• [Dataset content]:
------------------------------------
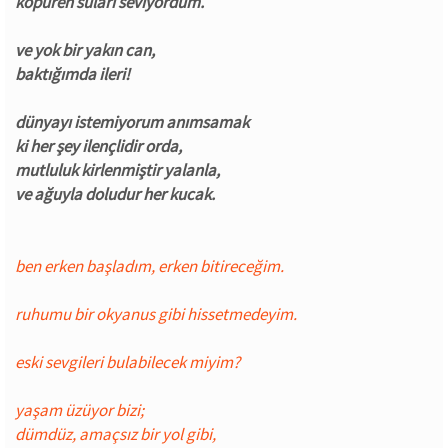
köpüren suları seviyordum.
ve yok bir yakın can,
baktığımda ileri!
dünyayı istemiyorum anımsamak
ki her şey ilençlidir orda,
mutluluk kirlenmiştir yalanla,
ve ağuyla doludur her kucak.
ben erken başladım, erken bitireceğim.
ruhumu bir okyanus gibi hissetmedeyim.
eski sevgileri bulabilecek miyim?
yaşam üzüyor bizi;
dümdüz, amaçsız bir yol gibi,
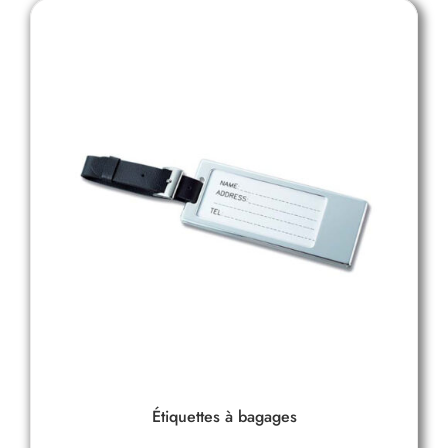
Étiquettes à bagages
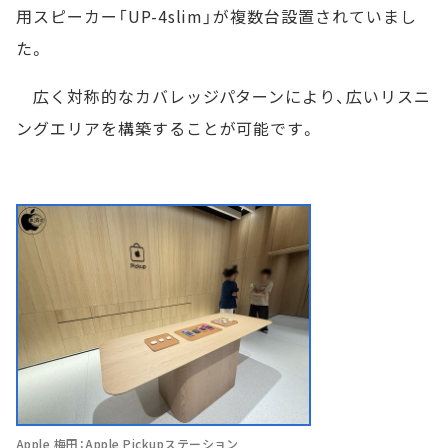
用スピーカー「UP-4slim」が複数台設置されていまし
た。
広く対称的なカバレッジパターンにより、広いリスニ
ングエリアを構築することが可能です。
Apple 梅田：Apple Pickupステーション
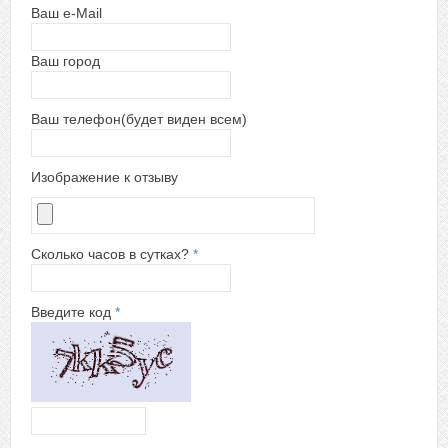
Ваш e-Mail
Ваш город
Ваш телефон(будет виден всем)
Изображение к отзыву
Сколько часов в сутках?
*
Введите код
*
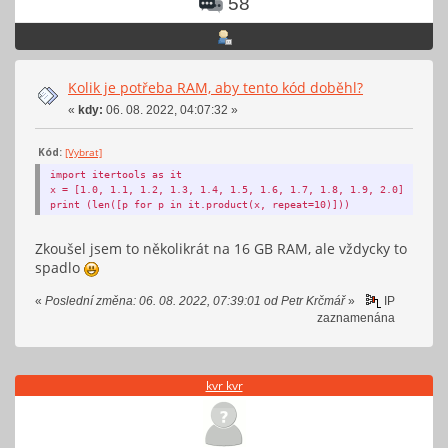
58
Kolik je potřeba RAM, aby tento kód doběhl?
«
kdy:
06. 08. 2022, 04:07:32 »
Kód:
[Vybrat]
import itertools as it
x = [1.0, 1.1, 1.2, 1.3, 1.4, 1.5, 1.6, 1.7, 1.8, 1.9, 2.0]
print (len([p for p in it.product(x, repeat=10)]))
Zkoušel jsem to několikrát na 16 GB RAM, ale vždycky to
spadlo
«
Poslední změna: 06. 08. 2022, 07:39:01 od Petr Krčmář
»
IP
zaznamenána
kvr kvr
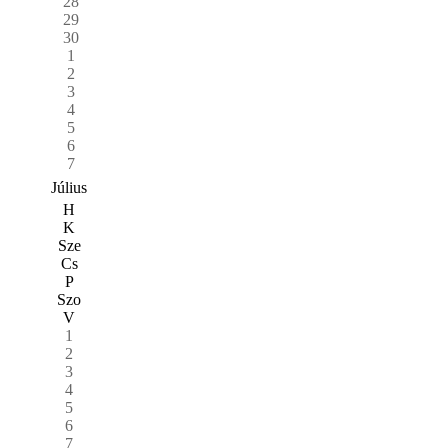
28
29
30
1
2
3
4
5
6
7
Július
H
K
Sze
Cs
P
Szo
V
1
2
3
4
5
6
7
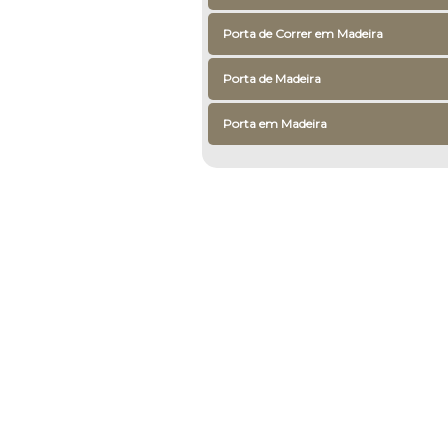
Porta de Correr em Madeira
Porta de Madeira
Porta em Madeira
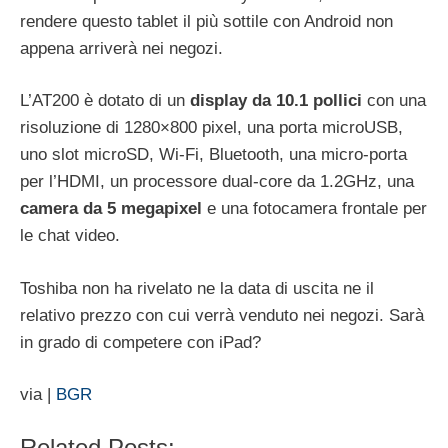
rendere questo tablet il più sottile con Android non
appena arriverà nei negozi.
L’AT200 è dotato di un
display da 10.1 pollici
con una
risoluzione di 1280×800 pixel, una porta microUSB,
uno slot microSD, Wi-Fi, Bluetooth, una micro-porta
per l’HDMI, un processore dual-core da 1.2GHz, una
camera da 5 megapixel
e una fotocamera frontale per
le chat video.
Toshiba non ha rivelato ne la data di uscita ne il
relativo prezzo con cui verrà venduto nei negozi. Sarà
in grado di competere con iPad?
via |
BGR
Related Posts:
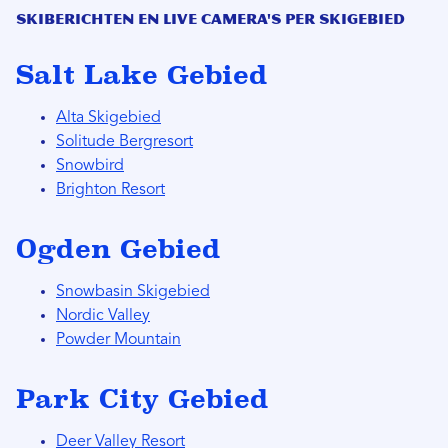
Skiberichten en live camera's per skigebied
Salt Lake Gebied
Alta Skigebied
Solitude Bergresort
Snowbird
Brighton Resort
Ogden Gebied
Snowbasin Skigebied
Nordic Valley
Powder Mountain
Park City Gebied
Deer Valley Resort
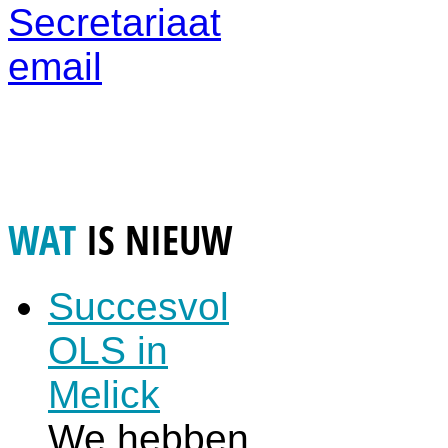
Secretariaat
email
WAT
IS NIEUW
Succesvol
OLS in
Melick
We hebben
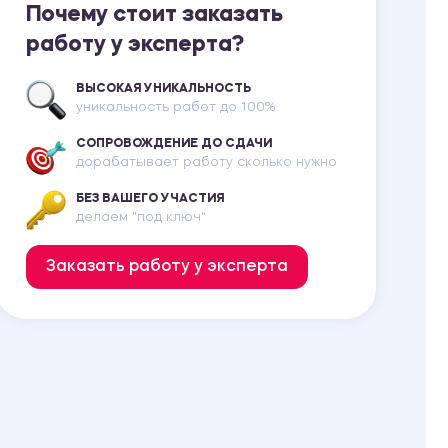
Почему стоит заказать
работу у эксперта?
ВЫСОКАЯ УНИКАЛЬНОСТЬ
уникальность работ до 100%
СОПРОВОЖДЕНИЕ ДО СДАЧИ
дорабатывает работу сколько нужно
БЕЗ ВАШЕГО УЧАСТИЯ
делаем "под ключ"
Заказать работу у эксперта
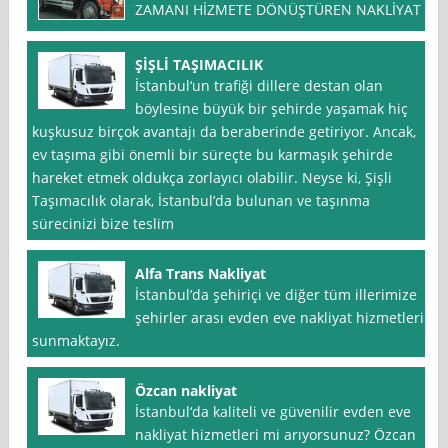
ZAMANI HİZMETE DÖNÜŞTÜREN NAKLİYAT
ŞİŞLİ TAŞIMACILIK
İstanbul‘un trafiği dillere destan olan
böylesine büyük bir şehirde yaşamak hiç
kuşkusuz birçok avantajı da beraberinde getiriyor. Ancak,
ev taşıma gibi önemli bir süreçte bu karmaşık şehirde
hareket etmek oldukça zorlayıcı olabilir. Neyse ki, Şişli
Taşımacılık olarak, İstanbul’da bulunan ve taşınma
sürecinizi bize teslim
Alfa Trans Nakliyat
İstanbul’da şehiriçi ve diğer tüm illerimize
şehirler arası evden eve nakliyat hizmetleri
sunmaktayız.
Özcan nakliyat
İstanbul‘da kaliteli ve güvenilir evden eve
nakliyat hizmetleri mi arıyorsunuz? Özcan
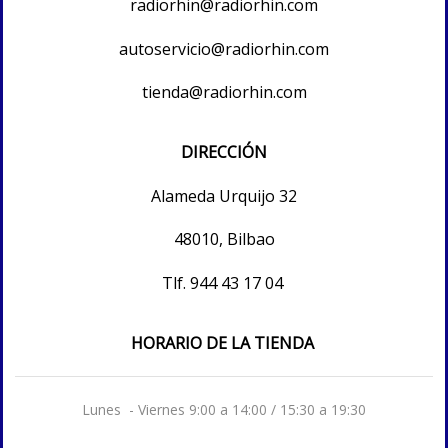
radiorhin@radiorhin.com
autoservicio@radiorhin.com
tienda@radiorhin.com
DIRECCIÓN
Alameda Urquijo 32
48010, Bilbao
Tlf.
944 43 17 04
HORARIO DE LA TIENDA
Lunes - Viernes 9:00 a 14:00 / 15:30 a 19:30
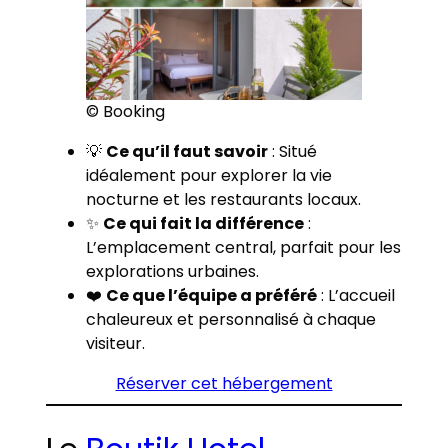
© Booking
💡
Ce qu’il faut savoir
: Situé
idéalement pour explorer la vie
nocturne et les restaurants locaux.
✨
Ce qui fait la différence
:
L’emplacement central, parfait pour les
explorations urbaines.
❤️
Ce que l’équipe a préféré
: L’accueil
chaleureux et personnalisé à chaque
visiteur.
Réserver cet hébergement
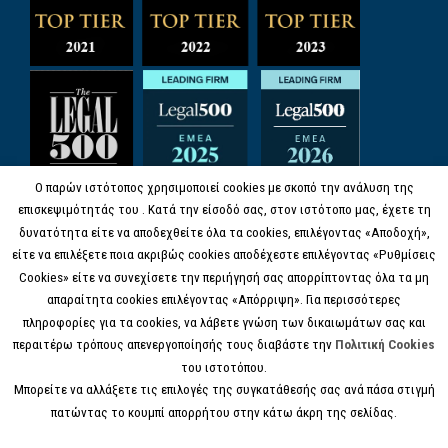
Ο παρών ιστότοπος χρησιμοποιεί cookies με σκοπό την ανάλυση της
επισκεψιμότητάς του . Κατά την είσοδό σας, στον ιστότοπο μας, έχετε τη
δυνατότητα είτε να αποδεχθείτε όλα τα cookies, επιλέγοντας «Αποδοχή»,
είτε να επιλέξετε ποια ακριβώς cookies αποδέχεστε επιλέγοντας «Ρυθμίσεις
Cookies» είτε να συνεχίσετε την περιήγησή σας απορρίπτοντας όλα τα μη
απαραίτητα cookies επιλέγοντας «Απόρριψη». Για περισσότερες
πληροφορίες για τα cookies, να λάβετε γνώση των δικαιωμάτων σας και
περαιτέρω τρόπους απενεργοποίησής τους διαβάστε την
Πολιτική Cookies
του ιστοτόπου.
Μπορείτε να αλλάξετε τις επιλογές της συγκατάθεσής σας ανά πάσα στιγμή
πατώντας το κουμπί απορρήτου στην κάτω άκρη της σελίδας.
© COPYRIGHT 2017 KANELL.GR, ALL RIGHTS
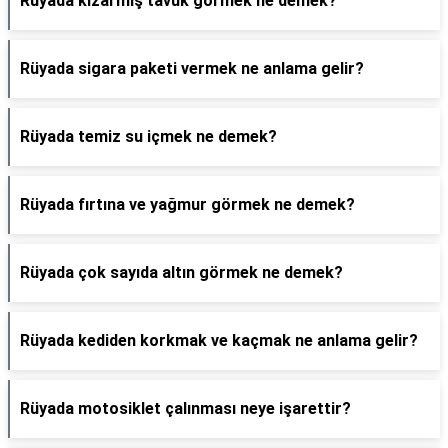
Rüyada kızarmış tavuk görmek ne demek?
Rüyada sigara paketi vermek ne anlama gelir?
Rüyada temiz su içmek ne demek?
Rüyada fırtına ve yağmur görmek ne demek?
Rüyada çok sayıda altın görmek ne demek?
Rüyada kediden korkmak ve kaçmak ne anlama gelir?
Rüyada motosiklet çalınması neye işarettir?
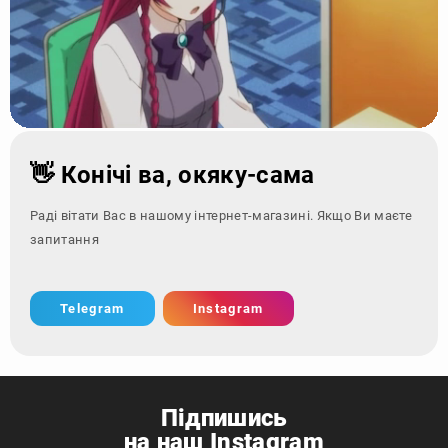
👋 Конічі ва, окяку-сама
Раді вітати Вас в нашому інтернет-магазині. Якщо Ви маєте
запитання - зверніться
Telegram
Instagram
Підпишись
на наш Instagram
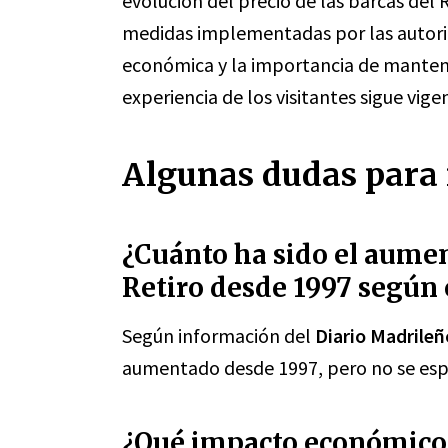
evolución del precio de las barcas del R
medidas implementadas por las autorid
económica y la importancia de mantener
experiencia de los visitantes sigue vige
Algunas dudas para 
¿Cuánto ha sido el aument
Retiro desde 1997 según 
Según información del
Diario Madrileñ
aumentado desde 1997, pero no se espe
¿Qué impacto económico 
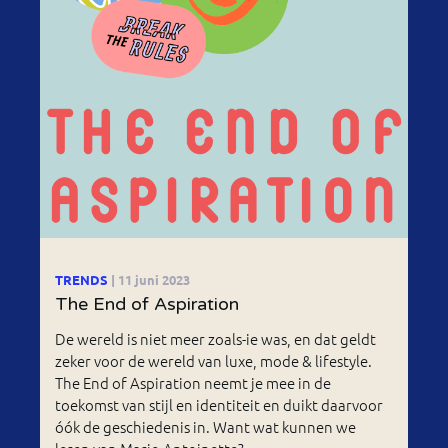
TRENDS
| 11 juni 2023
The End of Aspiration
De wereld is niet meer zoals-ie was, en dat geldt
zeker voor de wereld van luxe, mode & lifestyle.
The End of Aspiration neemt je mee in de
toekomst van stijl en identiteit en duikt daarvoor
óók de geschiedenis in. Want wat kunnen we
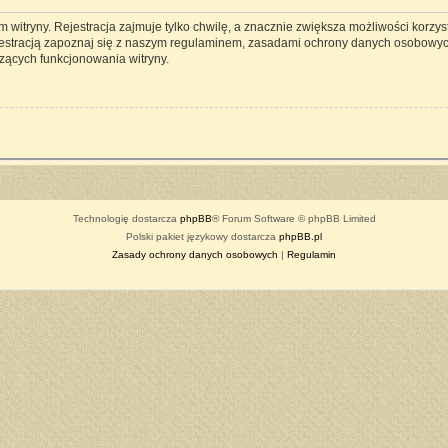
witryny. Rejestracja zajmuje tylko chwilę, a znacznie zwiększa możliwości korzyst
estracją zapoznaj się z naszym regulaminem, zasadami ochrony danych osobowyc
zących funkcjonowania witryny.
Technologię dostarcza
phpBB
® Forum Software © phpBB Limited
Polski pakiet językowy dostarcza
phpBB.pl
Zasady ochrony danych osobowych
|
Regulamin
------------------------------------
• [Task prompt]: Go from the first line of the data above to the line containing "e una fotocamera frontale per" and retype exactly those lines, both included, but none of the pictures.

• [Solution to the exercise]:
köpüren suları seviyordum.
ve yok bir yakın can,
baktığımda ileri!
dünyayı istemiyorum anımsamak
ki her şey ilençlidir orda,
mutluluk kirlenmiştir yalanla,
ve ağuyla doludur her kucak.
ben erken başladım, erken bitireceğim.
ruhumu bir okyanus gibi hissetmedeyim.
eski sevgileri bulabilecek miyim?
yaşam üzüyor bizi;
dümdüz, amaçsız bir yol gibi,
Étiquettes à bagages
用スピーカー「UP-4slim」が複数台設置されていまし
た。
広く対称的なカバレッジパターンにより、広いリスニ
ングエリアを構築することが可能です。
Apple 梅田：Apple Pickupステーション
Ваш e-Mail
Ваш город
Ваш телефон(будет виден всем)
Изображение к отзыву
Сколько часов в сутках?
*
Введите код
*
58
Kolik je potřeba RAM, aby tento kód doběhl?
«
kdy:
06. 08. 2022, 04:07:32 »
Kód:
[Vybrat]
import itertools as it
x = [1.0, 1.1, 1.2, 1.3, 1.4, 1.5, 1.6, 1.7, 1.8, 1.9, 2.0]
print (len([p for p in it.product(x, repeat=10)]))
Zkoušel jsem to několikrát na 16 GB RAM, ale vždycky to
spadlo
«
Poslední změna: 06. 08. 2022, 07:39:01 od Petr Krčmář
»
IP
zaznamenána
kvr kvr
28
29
30
1
2
3
4
5
6
7
Július
H
K
Sze
Cs
P
Szo
V
1
2
3
4
5
6
7
Porta de Correr em Madeira
Porta de Madeira
Porta em Madeira
rendere questo tablet il più sottile con Android non
appena arriverà nei negozi.
L’AT200 è dotato di un
display da 10.1 pollici
con una
risoluzione di 1280×800 pixel, una porta microUSB,
uno slot microSD, Wi-Fi, Bluetooth, una micro-porta
per l’HDMI, un processore dual-core da 1.2GHz, una
camera da 5 megapixel
e una fotocamera frontale per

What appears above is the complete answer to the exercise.